There was no sign of the children until six weeks later, when a waitress spotted Shasta in a local diner with an older man and called police. The man was Duncan, a registered sex offender from North Dakota. He was arrested, and interviews with Shasta led investigators to the remote campsite where the human remains were found.
"According to the FBI lab in Quantico, Virginia, the remains found last week in Montana have been positively identified as Dylan Groene," sheriff's Capt. Ben Wolfinger announced Sunday. He said investigators were continuing to follow other leads.
Wolfinger declined to provide more details or answer questions, citing the ongoing investigation and sensitivity for the Groene family. Shasta, who was kept at a hospital for several days after she was found, has been reunited with her father.
Duncan, 42, is charged with two counts of first-degree kidnapping, and authorities have said he could face more charges.
Authorities have said they think he alone is responsible for the attack at the children's home in May. Kootenai County Sheriff Rocky Watson has said that the family appeared to have been chosen at random, but that the attack was carefully planned and that the motive may have been to acquire the children for sex.

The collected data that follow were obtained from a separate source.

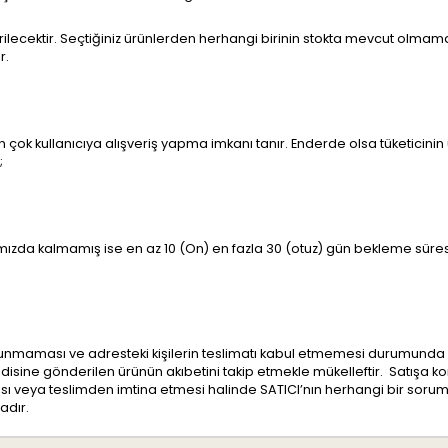
bildirilecektir. Seçtiğiniz ürünlerden herhangi birinin stokta mevcut olma
r.
en çok kullanıcıya alışveriş yapma imkanı tanır. Enderde olsa tüketicinin
;
ızda kalmamış ise en az 10 (On) en fazla 30 (otuz) gün bekleme süresi 
bulunmaması ve adresteki kişilerin teslimatı kabul etmemesi durumund
kendisine gönderilen ürünün akıbetini takip etmekle mükelleftir. Satışa 
 veya teslimden imtina etmesi halinde SATICI’nın herhangi bir soru
adır.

Kidnapping in Idaho can carry the death penalty, but authorities have not yet said whether they will seek that punishment. Prosecutors also say Duncan ultimately may face federal charges.
FBI officials have said they think the children were with Duncan in the Lolo National Forest of northwestern Montana for at least part of the time they were missing.
Duncan is scheduled to enter a plea at a July 19 hearing, and public defender Lynn Nelson has asked that the judge set bail.